In sentencing you I take into account your plea of guilty and give you a discount for it. I take into account that your plea of guilty has facilitated the course of justice, saved the community the cost of a trial and the witnesses the ordeal of one. I take into account that you offered that plea prior to the committal hearing and that the issues canvassed at the committal enabled the Crown to more properly accept your plea of guilty to manslaughter. I take into account also that you accepted your responsibility for killing Mr Douros in the record of interview.

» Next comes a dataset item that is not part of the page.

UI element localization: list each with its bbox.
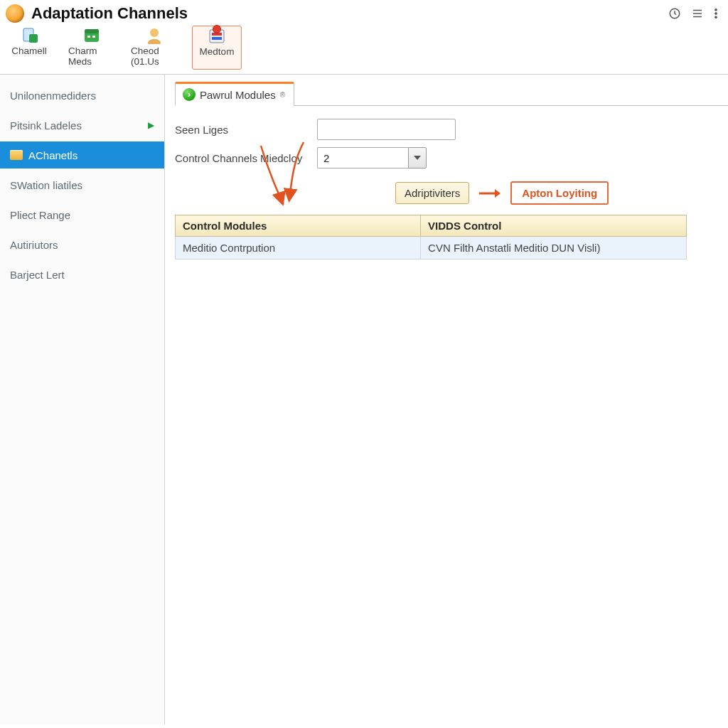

I accept also that by reason of the Asperger’s disorder you are unable to express true remorse, but I accept that you acknowledge your responsibility for killing Mr Douros and the senselessness of it, and that you regret your actions.
I take into account your age and that at the age of 32, you are still a relatively young man and that you have only been before the courts on two previous occasions and they have been for minor matters, so that you are otherwise a person of good character and, at the age of 32, you will be serving a sentence of imprisonment for the first time, and a significant one at that. I take into account that you have the continued support of your family, who are resident in South Australia, and that until and unless you are transferred to that State, your prison sentence will be served without the ameliorating comfort of visits from family and friends, and in particular your mother, with whom you are said to be close.
I take into account that Asperger’s disorder, being a sub-category of autism, is a lifelong condition and that, while you may benefit from appropriate psychological therapy and social supports, the condition will not abate. Therefore, you will always have difficulties with impulsive behaviour and regulation of it and this must impact upon your prospects for rehabilitation and the likelihood of you presenting as a further risk to the community. Nonetheless, you have been able to maintain at least menial employment, complete your secondary studies and various vocational courses. You are literate and very articulate, but nonetheless, the Court must be cautiously guarded about your prospects for rehabilitation.
Your counsel has submitted that a longer than normal period on parole is here appropriate, so as to avail yourself of behavioural therapy and the like in the community, which may not be available in prison. However, your condition is life-long, it will not abate, and it is unlikely to deteriorate. Further, you have been able to avail yourself of vocational courses while in custody and behavioural programs are also available to you. For these reasons, I do not regard a longer than normal period on parole as appropriate.
Accordingly, for the crime of manslaughter, you are convicted and sentenced to eight and a half years' imprisonment and I order that you serve a period of five and a half years' imprisonment before becoming eligible for parole.
I declare that you have already served a period of 446 days by way of pre-sentence detention and I declare that, pursuant to s 6AAA of the Sentencing Act 1991 (Vic), were it not for your plea of guilty, I would have sentenced you to ten and a half years, with a non-parole period of seven and a half years.